BLOGGER TEMPLATES - TWITTER BACKGROUNDS »

Rabu, 27 Januari 2010

DOUBLE DATE

"Ssstt...! Cowok yang disana itu keren ya, Mir ?", Dewi menyenggol lengan Mira yang sedang asyik makan bakso. Mira mencari-cari arah yang dimaksud Dewi. Dua orang lelaki yang sedang sama-sama duduk dalam pujasera itu tampak sedang asyik mengobrol satu sama lain.

"Yang mana ?", tanya Mira penasaran. Telunjuk Dewi mengacung ke arah si lelaki yang berambut lurus dan berbaju polos warna biru tinta. Mira berusaha fokus pada pria itu. Hmm..., dia tau kenapa Dewi bilang orang itu keren. Orang itu memang punya bentuk bahu dan hidung yang bagus. Senyumnya juga tampak hangat.

"Kenalan, yuk !", ajak Dewi ngebet. Mira mengangkat bahu, dia gak tertarik, bikin Dewi agak kecewa. Mata Dewi sebentar-sebentar melirik ke arah kedua lelaki itu.
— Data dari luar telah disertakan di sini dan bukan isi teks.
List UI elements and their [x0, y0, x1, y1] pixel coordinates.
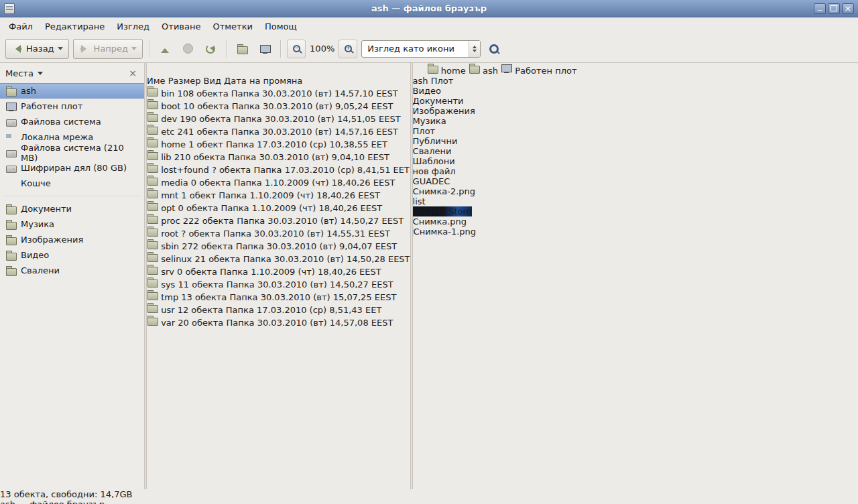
file-item-downloads[interactable]: Свалени — [413, 146, 577, 156]
file-size: 11 обекта — [178, 279, 224, 290]
breadcrumb-home[interactable]: home — [427, 66, 469, 76]
breadcrumb-desktop[interactable]: Работен плот — [501, 66, 576, 76]
notes-icon — [147, 63, 158, 74]
tab-plot[interactable]: Плот — [431, 76, 454, 86]
reload-button[interactable] — [201, 40, 220, 58]
table-row[interactable]: srv 0 обекта Папка 1.10.2009 (чт) 18,40,… — [147, 264, 410, 277]
stop-button[interactable] — [178, 40, 197, 58]
sidebar-item-label: Шифриран дял (80 GB) — [21, 163, 127, 173]
menu-item[interactable]: Отметки — [206, 19, 258, 34]
menu-item[interactable]: Помощ — [259, 19, 303, 34]
content-area: Места ash Работен плот Файлова система Л… — [0, 63, 858, 489]
file-item-video[interactable]: Видео — [413, 86, 577, 96]
table-row[interactable]: home 1 обект Папка 17.03.2010 (ср) 10,38… — [147, 137, 410, 149]
sidebar-item-label: Файлова система — [21, 117, 101, 127]
back-button[interactable]: Назад — [5, 39, 69, 59]
zoom-out-button[interactable]: − — [287, 40, 306, 58]
window-list-label[interactable]: ash — файлов браузър — [0, 499, 858, 504]
file-name: dev — [161, 114, 177, 124]
view-mode-spinner[interactable] — [469, 41, 480, 57]
pane-toggle-button[interactable] — [413, 66, 427, 76]
table-row[interactable]: dev 190 обекта Папка 30.03.2010 (вт) 14,… — [147, 111, 410, 124]
file-item-list[interactable]: list — [413, 196, 453, 206]
file-item-documents[interactable]: Документи — [413, 96, 577, 106]
table-row[interactable]: sys 11 обекта Папка 30.03.2010 (вт) 14,5… — [147, 277, 410, 290]
column-header-name[interactable]: Име — [147, 76, 168, 86]
breadcrumb-ash[interactable]: ash — [469, 66, 501, 76]
home-folder-icon — [237, 44, 248, 54]
pane-toggle-button[interactable] — [147, 66, 158, 76]
file-item-new-file[interactable]: нов файл — [413, 166, 577, 176]
file-item-music[interactable]: Музика — [413, 116, 577, 126]
file-item-plot[interactable]: Плот — [413, 126, 577, 136]
file-kind: Папка — [243, 254, 271, 264]
tab-label: ash — [413, 76, 428, 86]
table-row[interactable]: lost+found ? обекта Папка 17.03.2010 (ср… — [147, 162, 410, 175]
back-menu-chevron-icon[interactable] — [58, 47, 63, 53]
sidebar-item-filesystem[interactable]: Файлова система — [0, 114, 144, 129]
tab-ash[interactable]: ash — [413, 76, 431, 86]
sidebar-close-icon[interactable] — [127, 68, 139, 78]
folder-icon — [147, 277, 158, 288]
table-row[interactable]: boot 10 обекта Папка 30.03.2010 (вт) 9,0… — [147, 99, 410, 111]
breadcrumb-label: home — [441, 66, 466, 76]
table-row[interactable]: bin 108 обекта Папка 30.03.2010 (вт) 14,… — [147, 86, 410, 99]
table-row[interactable]: mnt 1 обект Папка 1.10.2009 (чт) 18,40,2… — [147, 188, 410, 200]
table-row[interactable]: media 0 обекта Папка 1.10.2009 (чт) 18,4… — [147, 175, 410, 188]
file-kind: Папка — [237, 216, 265, 226]
file-item-snimka2[interactable]: GUADEC Снимка-2.png — [413, 176, 479, 196]
computer-button[interactable] — [255, 40, 274, 58]
table-row[interactable]: etc 241 обекта Папка 30.03.2010 (вт) 14,… — [147, 124, 410, 137]
file-size: 0 обекта — [177, 267, 217, 277]
tree-pane-header — [147, 63, 410, 76]
menu-item[interactable]: Редактиране — [39, 19, 111, 34]
close-button[interactable] — [842, 3, 854, 14]
search-button[interactable] — [485, 40, 503, 58]
table-row[interactable]: tmp 13 обекта Папка 30.03.2010 (вт) 15,0… — [147, 290, 410, 302]
table-row[interactable]: opt 0 обекта Папка 1.10.2009 (чт) 18,40,… — [147, 200, 410, 213]
maximize-button[interactable] — [828, 3, 840, 14]
file-item-snimka1[interactable]: Снимка-1.png — [413, 227, 480, 237]
sidebar-item-documents[interactable]: Документи — [0, 201, 144, 216]
table-row[interactable]: usr 12 обекта Папка 17.03.2010 (ср) 8,51… — [147, 302, 410, 315]
icon-view-canvas[interactable]: Видео Документи Изображения Музика Плот … — [413, 86, 577, 237]
file-date: 30.03.2010 (вт) 14,55,31 EEST — [254, 229, 390, 239]
menu-item[interactable]: Отиване — [156, 19, 206, 34]
file-item-pictures[interactable]: Изображения — [413, 106, 577, 116]
sidebar-item-ash[interactable]: ash — [0, 83, 144, 99]
menu-item[interactable]: Файл — [3, 19, 39, 34]
home-button[interactable] — [233, 40, 251, 58]
file-size: ? обекта — [212, 165, 251, 175]
up-button[interactable] — [156, 40, 174, 58]
network-icon — [5, 132, 17, 143]
sidebar-item-encrypted-80gb[interactable]: Шифриран дял (80 GB) — [0, 160, 144, 176]
table-row[interactable]: sbin 272 обекта Папка 30.03.2010 (вт) 9,… — [147, 239, 410, 251]
forward-menu-chevron-icon — [131, 47, 137, 53]
sidebar-item-video[interactable]: Видео — [0, 247, 144, 263]
file-item-templates[interactable]: Шаблони — [413, 156, 577, 166]
folder-icon — [427, 63, 438, 74]
table-row[interactable]: lib 210 обекта Папка 30.03.2010 (вт) 9,0… — [147, 149, 410, 162]
sidebar-item-pictures[interactable]: Изображения — [0, 232, 144, 247]
file-item-snimka[interactable]: GNOME Store Снимка.png — [413, 206, 480, 227]
sidebar-item-music[interactable]: Музика — [0, 216, 144, 232]
table-row[interactable]: selinux 21 обекта Папка 30.03.2010 (вт) … — [147, 251, 410, 264]
column-header-kind[interactable]: Вид — [204, 76, 225, 86]
zoom-in-button[interactable]: + — [339, 40, 357, 58]
sidebar-selector-chevron-icon[interactable] — [38, 72, 43, 78]
table-row[interactable]: root ? обекта Папка 30.03.2010 (вт) 14,5… — [147, 226, 410, 239]
table-row[interactable]: proc 222 обекта Папка 30.03.2010 (вт) 14… — [147, 213, 410, 226]
sidebar-item-trash[interactable]: Кошче — [0, 176, 144, 191]
view-mode-combo[interactable]: Изглед като икони — [361, 40, 481, 58]
sidebar-item-downloads[interactable]: Свалени — [0, 263, 144, 278]
forward-button[interactable]: Напред — [73, 39, 143, 59]
table-row[interactable]: var 20 обекта Папка 30.03.2010 (вт) 14,5… — [147, 315, 410, 328]
minimize-button[interactable] — [814, 3, 826, 14]
sidebar-item-filesystem-210mb[interactable]: Файлова система (210 MB) — [0, 145, 144, 160]
file-item-public[interactable]: Публични — [413, 136, 577, 146]
file-size: 0 обекта — [191, 178, 231, 188]
sidebar-item-desktop[interactable]: Работен плот — [0, 99, 144, 114]
column-header-date[interactable]: Дата на промяна — [224, 76, 302, 86]
menu-item[interactable]: Изглед — [111, 19, 156, 34]
column-header-size[interactable]: Размер — [168, 76, 204, 86]
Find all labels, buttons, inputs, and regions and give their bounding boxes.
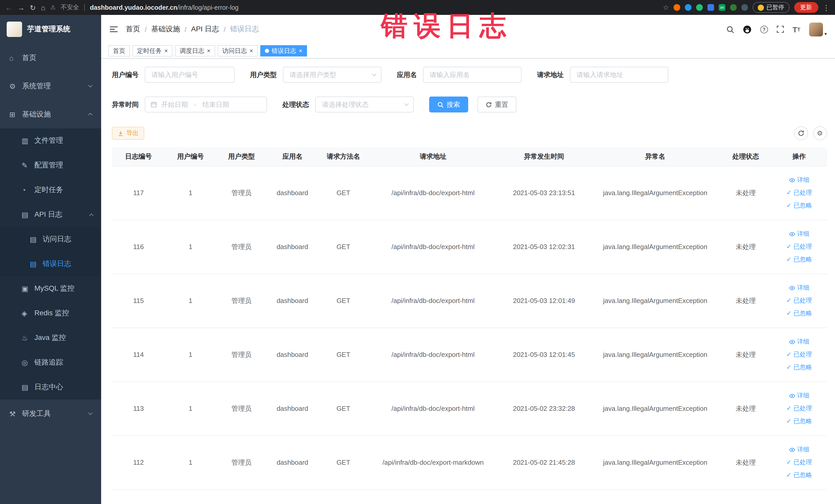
app-name-input[interactable] xyxy=(423,67,522,83)
processed-link[interactable]: ✓ 已处理 xyxy=(772,402,827,415)
ignored-link[interactable]: ✓ 已忽略 xyxy=(772,415,827,428)
ignored-link[interactable]: ✓ 已忽略 xyxy=(772,253,827,266)
sidebar-item-mysql-monitor[interactable]: ▣ MySQL 监控 xyxy=(0,276,101,301)
sidebar-item-config-management[interactable]: ✎ 配置管理 xyxy=(0,153,101,178)
sidebar-item-java-monitor[interactable]: ♨ Java 监控 xyxy=(0,326,101,350)
breadcrumb-item[interactable]: API 日志 xyxy=(191,25,219,34)
table-row: 115 1 管理员 dashboard GET /api/infra/db-do… xyxy=(112,274,827,328)
font-size-icon[interactable]: TT xyxy=(792,25,800,34)
cell-exception: java.lang.IllegalArgumentException xyxy=(591,166,720,220)
process-status-select[interactable]: 请选择处理状态 xyxy=(315,97,414,113)
cell-exception: java.lang.IllegalArgumentException xyxy=(591,382,720,436)
breadcrumb-separator: / xyxy=(224,25,225,33)
update-button[interactable]: 更新 xyxy=(794,2,818,13)
bookmark-star-icon[interactable]: ☆ xyxy=(663,4,669,11)
detail-link[interactable]: 详细 xyxy=(772,389,827,402)
cell-app-name: dashboard xyxy=(267,436,318,489)
sidebar-item-access-log[interactable]: ▤ 访问日志 xyxy=(0,227,101,251)
export-button[interactable]: 导出 xyxy=(112,127,144,140)
tab-dispatch-log[interactable]: 调度日志 × xyxy=(175,45,215,57)
processed-link[interactable]: ✓ 已处理 xyxy=(772,240,827,253)
detail-link[interactable]: 详细 xyxy=(772,174,827,186)
reset-button[interactable]: 重置 xyxy=(477,97,516,113)
sidebar-item-error-log[interactable]: ▤ 错误日志 xyxy=(0,251,101,276)
sidebar-item-file-management[interactable]: ▥ 文件管理 xyxy=(0,128,101,153)
extension-icon[interactable] xyxy=(730,4,737,11)
start-date-placeholder: 开始日期 xyxy=(161,100,188,109)
tab-access-log[interactable]: 访问日志 × xyxy=(218,45,258,57)
fullscreen-icon[interactable] xyxy=(776,26,784,33)
ignored-link[interactable]: ✓ 已忽略 xyxy=(772,199,827,212)
kebab-menu-icon[interactable]: ⋮ xyxy=(823,4,830,11)
app-logo: 芋道管理系统 xyxy=(0,15,101,44)
sidebar-item-link-tracing[interactable]: ◎ 链路追踪 xyxy=(0,350,101,375)
request-url-input[interactable] xyxy=(570,67,668,83)
sidebar-item-api-log[interactable]: ▤ API 日志 xyxy=(0,202,101,227)
chevron-up-icon xyxy=(89,213,94,218)
ignored-label: 已忽略 xyxy=(793,469,812,482)
ignored-link[interactable]: ✓ 已忽略 xyxy=(772,307,827,320)
tab-error-log[interactable]: 错误日志 × xyxy=(260,45,307,57)
breadcrumb-item[interactable]: 基础设施 xyxy=(151,25,180,34)
sidebar-item-scheduled-tasks[interactable]: ◔ 定时任务 xyxy=(0,178,101,202)
warning-icon: ⚠ xyxy=(50,4,56,11)
extension-icon[interactable] xyxy=(741,4,748,11)
extension-icon[interactable] xyxy=(696,4,703,11)
close-icon[interactable]: × xyxy=(299,48,302,54)
extension-icon[interactable] xyxy=(685,4,692,11)
exception-time-range-picker[interactable]: 开始日期 - 结束日期 xyxy=(145,97,267,113)
forward-icon[interactable]: → xyxy=(18,4,25,11)
sidebar-item-log-center[interactable]: ▤ 日志中心 xyxy=(0,375,101,400)
extension-icon[interactable]: on xyxy=(719,4,726,11)
paused-extension-chip[interactable]: 已暂停 xyxy=(753,2,789,13)
home-icon[interactable]: ⌂ xyxy=(41,4,45,11)
processed-link[interactable]: ✓ 已处理 xyxy=(772,456,827,469)
ignored-link[interactable]: ✓ 已忽略 xyxy=(772,361,827,374)
processed-link[interactable]: ✓ 已处理 xyxy=(772,348,827,361)
detail-link[interactable]: 详细 xyxy=(772,281,827,294)
search-icon[interactable] xyxy=(726,25,734,33)
user-type-select[interactable]: 请选择用户类型 xyxy=(283,67,382,83)
sidebar-item-home[interactable]: ⌂ 首页 xyxy=(0,44,101,72)
cell-status: 未处理 xyxy=(720,328,771,382)
detail-link[interactable]: 详细 xyxy=(772,443,827,456)
github-icon[interactable] xyxy=(742,25,751,34)
security-label[interactable]: 不安全 xyxy=(61,3,79,12)
user-id-input[interactable] xyxy=(145,67,235,83)
detail-link[interactable]: 详细 xyxy=(772,335,827,348)
sidebar-item-dev-tools[interactable]: ⚒ 研发工具 xyxy=(0,400,101,428)
filter-exception-time: 异常时间 开始日期 - 结束日期 xyxy=(112,97,267,113)
tab-scheduled-tasks[interactable]: 定时任务 × xyxy=(133,45,172,57)
check-icon: ✓ xyxy=(786,456,791,469)
timer-icon: ◔ xyxy=(22,186,34,194)
help-icon[interactable]: ? xyxy=(760,25,768,33)
search-button[interactable]: 搜索 xyxy=(429,97,468,113)
ignored-link[interactable]: ✓ 已忽略 xyxy=(772,469,827,482)
tab-home[interactable]: 首页 xyxy=(108,45,130,57)
address-bar[interactable]: dashboard.yudao.iocoder.cn/infra/log/api… xyxy=(90,4,239,11)
close-icon[interactable]: × xyxy=(164,48,168,54)
close-icon[interactable]: × xyxy=(207,48,210,54)
table-row: 113 1 管理员 dashboard GET /api/infra/db-do… xyxy=(112,382,827,436)
extension-icon[interactable] xyxy=(708,4,714,11)
processed-link[interactable]: ✓ 已处理 xyxy=(772,294,827,307)
detail-link[interactable]: 详细 xyxy=(772,227,827,240)
close-icon[interactable]: × xyxy=(249,48,253,54)
processed-link[interactable]: ✓ 已处理 xyxy=(772,186,827,199)
filter-app-name: 应用名 xyxy=(397,67,522,83)
column-settings-button[interactable]: ⚙ xyxy=(813,126,827,140)
extension-icon[interactable] xyxy=(674,4,680,11)
refresh-button[interactable] xyxy=(794,126,808,140)
back-icon[interactable]: ← xyxy=(5,4,12,11)
reload-icon[interactable]: ↻ xyxy=(30,4,36,11)
infrastructure-icon: ⊞ xyxy=(9,110,22,118)
ignored-label: 已忽略 xyxy=(793,253,812,266)
filter-user-id: 用户编号 xyxy=(112,67,235,83)
breadcrumb-item[interactable]: 首页 xyxy=(126,25,140,34)
cell-app-name: dashboard xyxy=(267,166,318,220)
sidebar-item-redis-monitor[interactable]: ◈ Redis 监控 xyxy=(0,301,101,326)
sidebar-item-infrastructure[interactable]: ⊞ 基础设施 xyxy=(0,100,101,128)
sidebar-item-system[interactable]: ⚙ 系统管理 xyxy=(0,72,101,100)
user-menu[interactable]: ▾ xyxy=(809,22,827,36)
hamburger-icon[interactable] xyxy=(109,26,118,33)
Jarinya yang mengetuk-ngetuk meja menandakan kegelisahannya.

"Kamu kenapa sih, Mir ?", tanya Dewi saat di tangga. Dewi sebal, Mira tak mendukung niatnya.

"Kok aku ? Kamu kenalan sendiri aja !", kata Mira cuek. Sudah berkali-kali dia dibawa-bawa Dewi buat alasan mau kenal sama cowok. Katanya sih minta ditemani, gak pede kalo sendiri. Hhh..., aneh.

"Kamu tau kan kalo aku gak pede kalo kenalan sama cowok ? Temenin dong.... Pleaseee...!", bujuk Dewi lagi. Dan begitulah yang terjadi kemudian. Mira menemani Dewi berkenalan dengan Rudi, pria keren versi Dewi itu.

*

"Pacar Dewi itu ganteng ya ?", celetuk Bu Darman, Ibu Mira. Matanya yang masih awas menatap bayangan sepasang kekasih yang tengah melenggang keluar halaman rumahnya. Mira mengangguk saja.

"Kerja dimana si Rudi itu ?", tanya Bu Darman.

"Di Luppo Bank.... Kenapa, Bu ?", Mira balik bertanya.

"Apa dia gak punya teman yang cocok buatmu ?", pancing Bu Darman. Aha !, jadi Ibunya ingin dia punya pacar. Akhirnya Mira tau juga. Sejak dia putus dari Sony yang saat ini sedang ngambil S2 di Belanda, Mira memang malas cari pacar. Dia menyibukkan dirinya dengan pekerjaan dan pekerjaan. Hingga akhirnya sekarang dia diangkat jadi asisten manajer produksi di sebuah stasiun TV swasta, tempat dia dan Dewi sama-sama bekerja. Pacar ? Terpikirpun tidak.

"Kau sudah pantas menikah, Mir. Umurmu sudah hampir 28 taun. Akan sampai kapan Ibumu ini harus menunggu ? Ibu sudah tua, hadiahi Ibu dengan hiburan cucu-cucu yang lucu. Kakakmu sudah tinggal di Makasar, Ibu ini kesepian...", keluh Bu Darman nelangsa. Mira menghela napas sesal. Amanda, kakak perempuannya satu-satunya, memang sudah diboyong ke Makasar oleh suaminya. Mira jadi terkenang pada polah nakal Nancy, anak Amanda yang sudah sejak bayi sering diasuhnya bila Amanda sedang sibuk. Ah..., Nancy..., Kak Amanda..., bagaimana kabar mereka kini ?

"Ibu..., kalau sudah waktuku, Bu.... Pasti jodoh tak akan kemana...", bisik Mira sambil memeluk bahu Ibunya.

*

Bu Darman agresif sekali membujuk Dewi supaya mau mengajak teman Rudi agar bisa berkenalan dengan Mira. Itu membuat Mira risih. Dan dia sebal melihat Dewi malah tertawa tiap kali menyinggung hal itu.

"Kenapa enggak, Mir ? Kan ada Edo !", kata Dewi sambil tersenyum menggoda. Mira jadi makin sebal.

"Nggak mau ! Kamu aja yang pacaran, aku ogah !", sahut Mira sewot. Dewi terkikik.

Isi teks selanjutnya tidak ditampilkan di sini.